Dopo la fine dei lavori per la cattedrale, la vegetazione ebbe definitivamente la meglio e la struttura scomparve per altri otto secoli. Fu nel 1926 che l'archeologo Amedeo Maiuri cominciò gli scavi,[6] che dopo varie interruzioni finirono definitivamente tra il 2003 e il 2006.
Il teatro fu costruito su una collina, per sfruttarne la naturale inclinazione. La cavea ha 110 metri circa di diametro e poteva contenere tra i 6000 e i 7000 spettatori. L'edificio scenico aveva una lunghezza di 40 metri e un'altezza di 24, ed era composto di tre ordini soprapposti di 84 colonne. I marmi usati erano pregiati e venivano da varie parti dell'Impero, come la Numidia o Carrara. Dietro le scene si può ancora trovare la latrina degli attori, risalente al III secolo d.C.

Adiacente al teatro si trova un criptoportico risalente circa all'età sillana. Anche la sua storia è abbastanza travagliata, in quanto fu parzialmente scavato nel 1926 per poi essere completamente abbandonato; a differenza del teatro, però, i lavori definitivi di recupero e restauro sono terminati solo nel 2014.
Pur non avendo collegamenti diretti col teatro, o se c'erano sono andati persi  il criptoportico gli era indubbiamente collegato. Non è ancora chiaro quale fosse il suo utilizzo, ma si presuppone che venisse usato dagli attori per spostarsi da un luogo all'altro; tuttavia, sono state trovate sui muri numerose iscrizioni in greco e latino, tra cui anche alcuni versi virgiliani, che lasciano presupporre il suo utilizzo come scuola e Gymnasium. Inoltre, a causa della presenza di terreni privati, non tutte le parti del criptoportico sono state e saranno mai recuperate, lasciando così nel mistero la sua vera utilità.

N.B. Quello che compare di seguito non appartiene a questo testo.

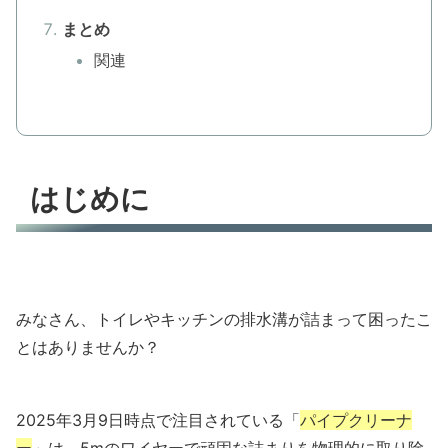
まとめ
関連
はじめに
みなさん、トイレやキッチンの排水溝が詰まって困ったこ
とはありませんか？
2025年3月9日時点で注目されている「
パイプクリーナ
ー
」は、
5mのワイヤー
で頑固な詰まりを
物理的に取り除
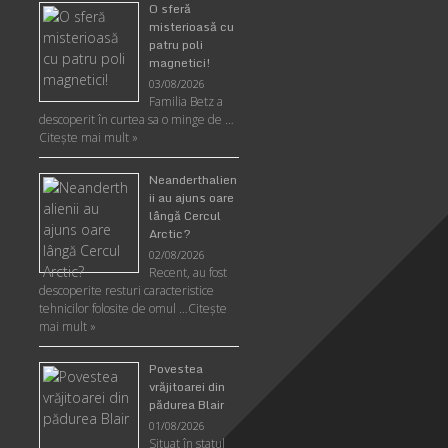
O sferă
misterioasă cu
patru poli
magnetici!
03/08/2026
Familia Betz a
descoperit în curtea sa o minge de …
Citeşte mai mult »
Neanderthalien
ii au ajuns oare
lângă Cercul
Arctic?
02/08/2026
Recent, au fost
descoperite resturi caracteristice
tehnicilor folosite de omul …
Citeşte
mai mult »
Povestea
vrăjitoarei din
pădurea Blair
01/08/2026
Situat în statul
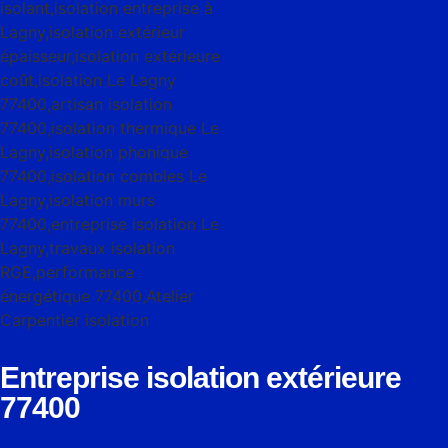
Entreprise isolation extérieure
77400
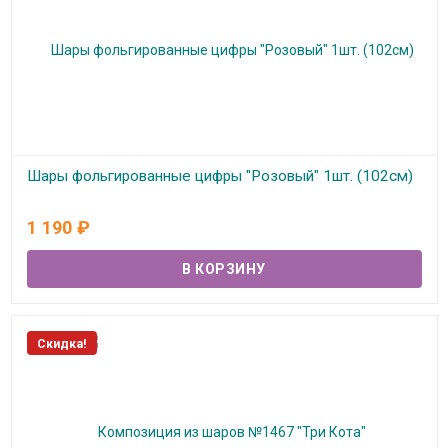
Шары фольгированные цифры "Розовый" 1шт. (102см)
В наличии
1 190
₽
Скидка!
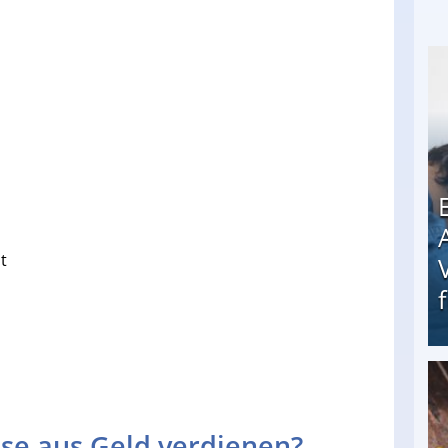
t
Erschreckend: Asylbewerber treiben Vermieter (
se aus Geld verdienen?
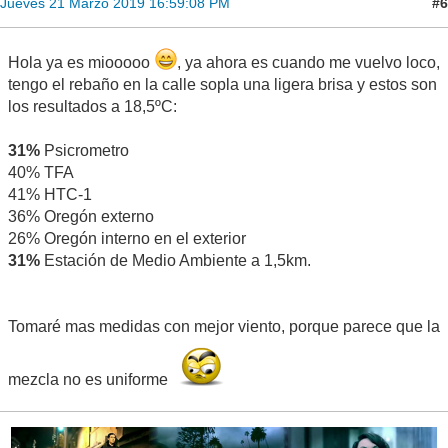
#6
Jueves 21 Marzo 2019 16:59:08 PM
Hola ya es miooooo
, ya ahora es cuando me vuelvo loco,
tengo el rebaño en la calle sopla una ligera brisa y estos son
los resultados a 18,5ºC:
31%
Psicrometro
40% TFA
41% HTC-1
36% Oregón externo
26% Oregón interno en el exterior
31%
Estación de Medio Ambiente a 1,5km.
Tomaré mas medidas con mejor viento, porque parece que la
mezcla no es uniforme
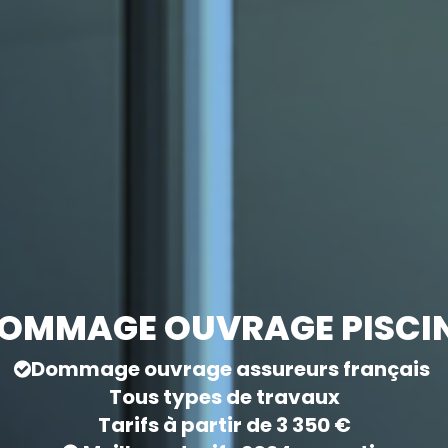
OMMAGE OUVRAGE PISCI
Dommage ouvrage assureurs français
Tous types de travaux
Tarifs à partir de 3 350 €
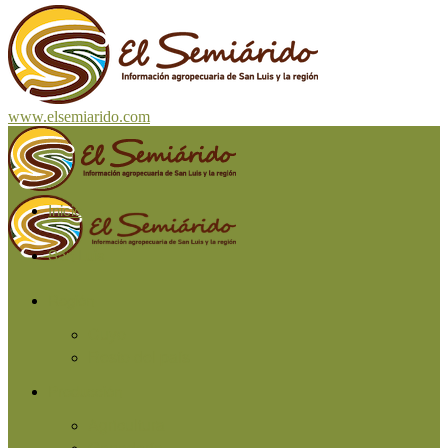
www.elsemiarido.com
Inicio
San Luis
Región
Cuyo
Resto del país
Producción
Agricultura
Ganadería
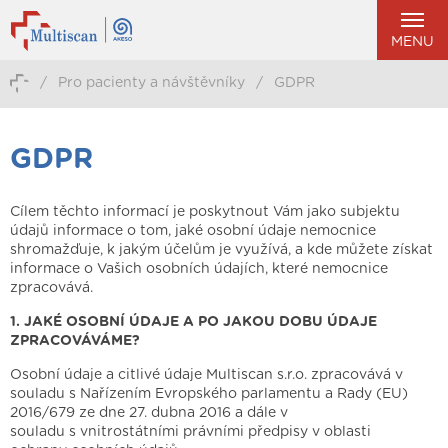
MENU
/
Pro pacienty a návštěvníky
/
GDPR
GDPR
Cílem těchto informací je poskytnout Vám jako subjektu
údajů informace o tom, jaké osobní údaje nemocnice
shromažďuje, k jakým účelům je využívá, a kde můžete získat
informace o Vašich osobních údajích, které nemocnice
zpracovává.
1. JAKÉ OSOBNÍ ÚDAJE A PO JAKOU DOBU ÚDAJE
ZPRACOVÁVÁME?
Osobní údaje a citlivé údaje Multiscan s.r.o. zpracovává v
souladu s Nařízením Evropského parlamentu a Rady (EU)
2016/679 ze dne 27. dubna 2016 a dále v
souladu s vnitrostátními právními předpisy v oblasti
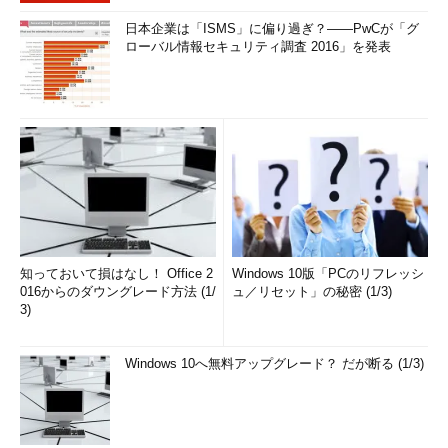
日本企業は「ISMS」に偏り過ぎ？――PwCが「グ
ローバル情報セキュリティ調査 2016」を発表
知っておいて損はなし！ Office 2
Windows 10版「PCのリフレッシ
016からのダウングレード方法 (1/
ュ／リセット」の秘密 (1/3)
3)
Windows 10へ無料アップグレード？ だが断る (1/3)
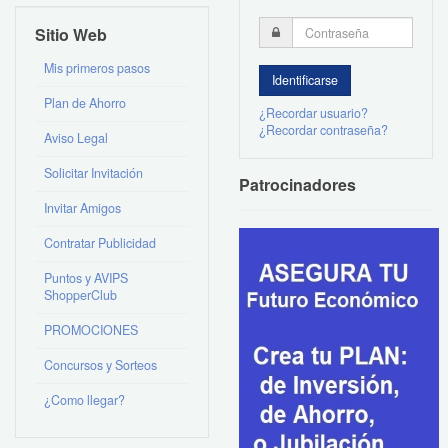
Sitio Web
Mis primeros pasos
Plan de Ahorro
¿Recordar usuario?
¿Recordar contraseña?
Aviso Legal
Solicitar Invitación
Patrocinadores
Invitar Amigos
Contratar Publicidad
Puntos y AVIPS
ShopperClub
PROMOCIONES
Concursos y Sorteos
¿Como llegar?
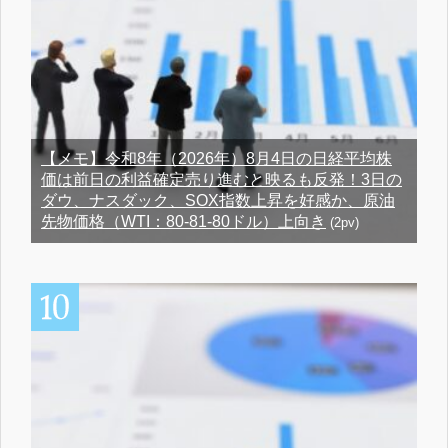
【メモ】令和8年（2026年）8月4日の日経平均株
価は前日の利益確定売り進むと映るも反発！3日の
ダウ、ナスダック、SOX指数上昇を好感か、原油
先物価格（WTI：80-81-80ドル）上向き
(2pv)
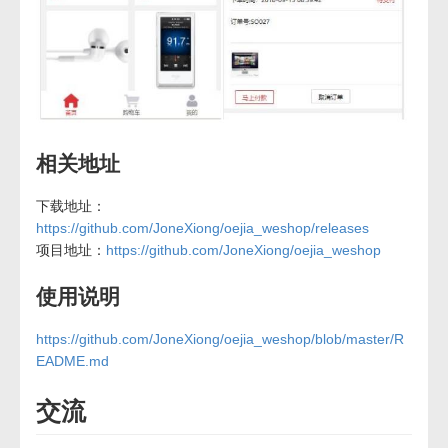
相关地址
下载地址：
https://github.com/JoneXiong/oejia_weshop/releases
项目地址：
https://github.com/JoneXiong/oejia_weshop
使用说明
https://github.com/JoneXiong/oejia_weshop/blob/master/R
EADME.md
交流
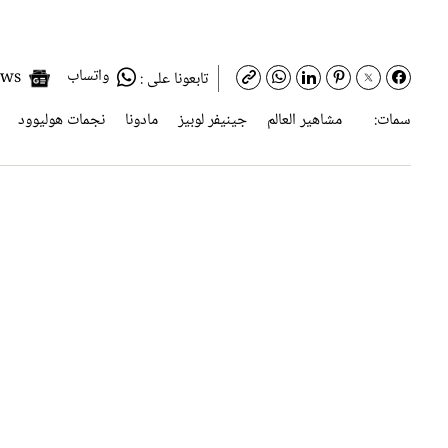
واتساب
Google News
تابعونا على :
سمات:
مشاهير العالم
جينيفر لوبيز
مادونا
نجمات هوليوود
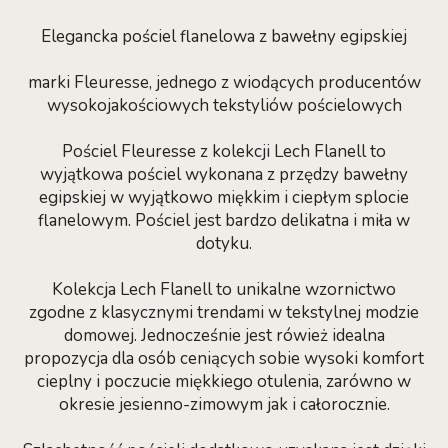
Elegancka pościel flanelowa z bawełny egipskiej
marki Fleuresse, jednego z wiodących producentów
wysokojakościowych tekstyliów pościelowych
Pościel Fleuresse z kolekcji Lech Flanell to
wyjątkowa pościel wykonana z przędzy bawełny
egipskiej w wyjątkowo miękkim i ciepłym splocie
flanelowym. Pościel jest bardzo delikatna i miła w
dotyku.
Kolekcja Lech Flanell to unikalne wzornictwo
zgodne z klasycznymi trendami w tekstylnej modzie
domowej. Jednocześnie jest rówież idealna
propozycja dla osób ceniących sobie wysoki komfort
cieplny i poczucie miękkiego otulenia, zarówno w
okresie jesienno-zimowym jak i całorocznie.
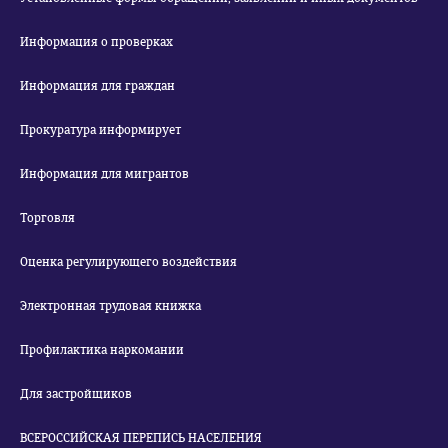
Информация о проверках
Информация для граждан
Прокуратура информирует
Информация для мигрантов
Торговля
Оценка регулирующего воздействия
Электронная трудовая книжка
Профилактика наркомании
Для застройщиков
ВСЕРОССИЙСКАЯ ПЕРЕПИСЬ НАСЕЛЕНИЯ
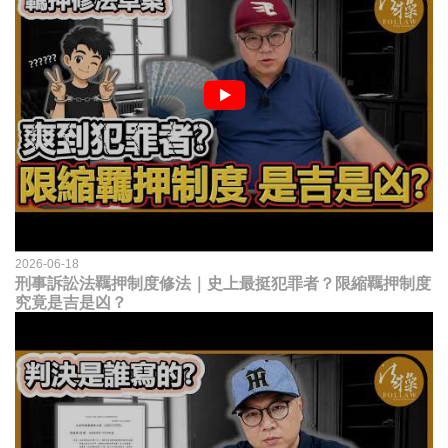
2026-06-18
刑事訴訟法羈押制度修法｜史上最挺犯罪者？限縮羈押制度
究竟是吉是凶？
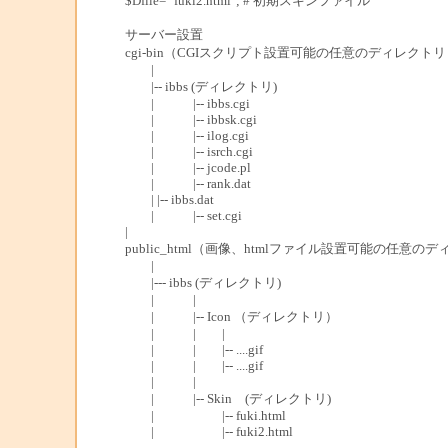
$Dfile= "fuki2.html"; # 初期スキンファイル
サーバー設置
cgi-bin（CGIスクリプト設置可能の任意のディレクトリ
|
|-- ibbs (ディレクトリ)
| |-- ibbs.cgi
| |-- ibbsk.cgi
| |-- ilog.cgi
| |-- isrch.cgi
| |-- jcode.pl
| |-- rank.dat
| |-- ibbs.dat
| |-- set.cgi
|
public_html（画像、htmlファイル設置可能の任意の
|
|--- ibbs (ディレクトリ)
| |
| |-- Icon （ディレクトリ）
| | |
| | |-- ....gif
| | |-- ....gif
| |
| |-- Skin (ディレクトリ)
| |-- fuki.html
| |-- fuki2.html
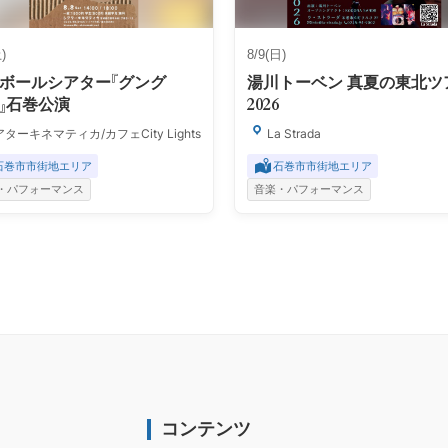
)
8/9(日)
ボールシアター『グング
湯川トーベン 真夏の東北ツ
』石巻公演
2026
ターキネマティカ/カフェCity Lights
La Strada
石巻市市街地エリア
石巻市市街地エリア
・パフォーマンス
音楽・パフォーマンス
コンテンツ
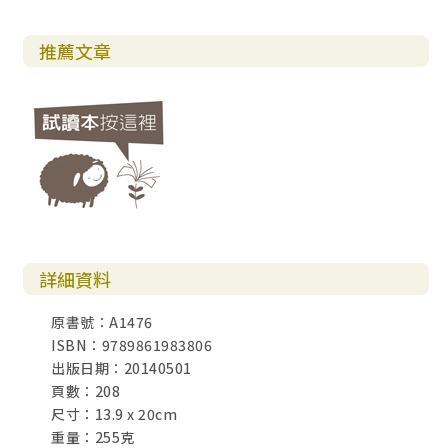
推薦文章
詳細資料
原書號：A1476
ISBN：9789861983806
出版日期：20140501
頁數：208
尺寸：13.9 x 20cm
重量：255克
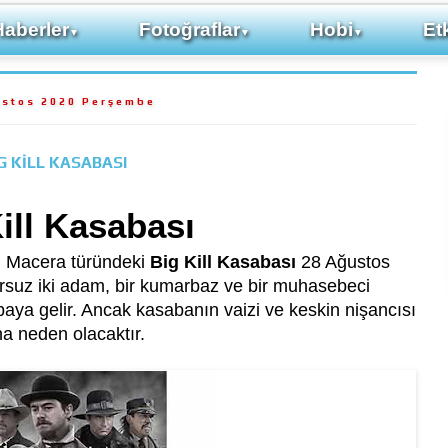
Haberler
Fotoğraflar
Hobi
Etk
▼
▼
▼
ustos 2020 Perşembe
G KİLL KASABASI
ill Kasabası
n, Macera türündeki
Big Kill Kasabası
28 Ağustos
ursuz iki adam, bir kumarbaz ve bir muhasebeci
abaya gelir. Ancak kasabanın vaizi ve keskin nişancısı
na neden olacaktır.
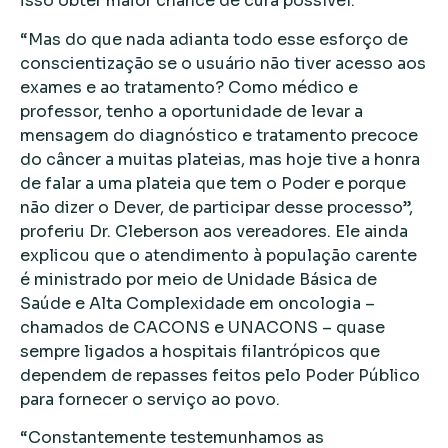
isso obter maior chance de cura possível.
“Mas do que nada adianta todo esse esforço de
conscientização se o usuário não tiver acesso aos
exames e ao tratamento? Como médico e
professor, tenho a oportunidade de levar a
mensagem do diagnóstico e tratamento precoce
do câncer a muitas plateias, mas hoje tive a honra
de falar a uma plateia que tem o Poder e porque
não dizer o Dever, de participar desse processo”,
proferiu Dr. Cleberson aos vereadores. Ele ainda
explicou que o atendimento à população carente
é ministrado por meio de Unidade Básica de
Saúde e Alta Complexidade em oncologia –
chamados de CACONS e UNACONS – quase
sempre ligados a hospitais filantrópicos que
dependem de repasses feitos pelo Poder Público
para fornecer o serviço ao povo.
“Constantemente testemunhamos as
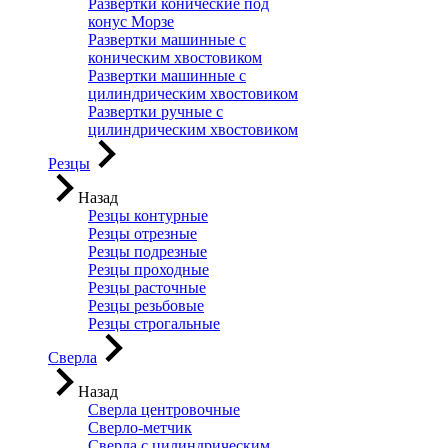
Развертки конические под
конус Морзе
Развертки машинные с
коническим хвостовиком
Развертки машинные с
цилиндрическим хвостовиком
Развертки ручные с
цилиндрическим хвостовиком
Резцы
Назад
Резцы контурные
Резцы отрезные
Резцы подрезные
Резцы проходные
Резцы расточные
Резцы резьбовые
Резцы строгальные
Сверла
Назад
Сверла центровочные
Сверло-метчик
Сверла с цилиндрическим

La struttura era composta da tre bracci disposti ad U, ma oggi si può visitare solo il settentrionale, in quanto l'occidentale è stato inglobato da un casolare di campagna mentre l'orientale è crollato; la loro lunghezza era di 90 metri circa per il nord e di 70 per gli altri due. I corridoi sono divisi in due navate con volte a botte poggianti su pilastri di trachite vulcanica  e illuminate da finestre strombate. Le pareti, in opus incertum, conservano il rivestimento in stucco bianco con membrature architettoniche a rilievo, attribuibile ai primi decenni del I secolo d.C., su cui erano stati disegnati quadri geometrici con motivi floreali; a ciò furono aggiunte le suddette iscrizioni scolastiche e anche dei veri e propri atti di vandalismo da parte di tifoserie gladiatorie.

Campania - Teatro romano di Teano

 
Il teatro romano è il principale edificio pubblico conservatosi dell'antica Teanum Sidicinum, oggi Teano. Si tratta di un grandioso teatro-tempio, sito in località Grotte, probabilmente dedicato ad Apollo, come deducibile da un'epigrafe in osco su mensa di altare calcarea, ove un magistrato locale dona alla predetta divinità.
Dal dicembre 2014 il Ministero per i beni e le attività culturali lo gestisce tramite il Polo museale della Campania, nel dicembre 2019 divenuto Direzione regionale Musei. L'edificio venne costruito alla fine II secolo a.C. in opera incerta e blocchi di tufo, e si tratta del più antico teatro d'Italia interamente sostenuto da muri radiali e volte rampanti.
Il teatro fu successivamente ampliato in forme notevolmente monumentali sotto il regno di Settimio Severo alla fine del II secolo d.C. A questa seconda fase risale l'ampliamento della cavea teatrale, che raggiunse il diametro di 85 m, e anche il completo rifacimento del grandioso edificio scenico in cui furono utilizzate colonne e trabeazioni di grandi dimensioni e impiegati marmi rari e preziosi e molteplici sculture, alcune di reimpiego di età augustea. L'edificio scenico raggiunse l'altezza considerevole di circa 24 m, nel quale si aprivano tre porte: quella centrale era collocata al centro di un ordine gigante con colonne disposte su due piani, sovrastate da capitelli compositi; le due porte laterali, di minori dimensioni, erano affiancate da tre ordini di colonne di ordine composito in cui si succedevano, dal basso verso l'alto, capitelli compositi e corinzi.
Dopo la metà del IV secolo iniziò l'abbandono e cominciò il saccheggio dei materiali e intorno all'VIII - IX secolo, il teatro era oramai divenuto una cava a cielo aperto.
È stato individuato poco lontano dal sito del teatro, anche un anfiteatro, ancora sepolto, che avrebbe dimensioni imponenti, tanto che il diametro maggiore supererebbe i 100 m.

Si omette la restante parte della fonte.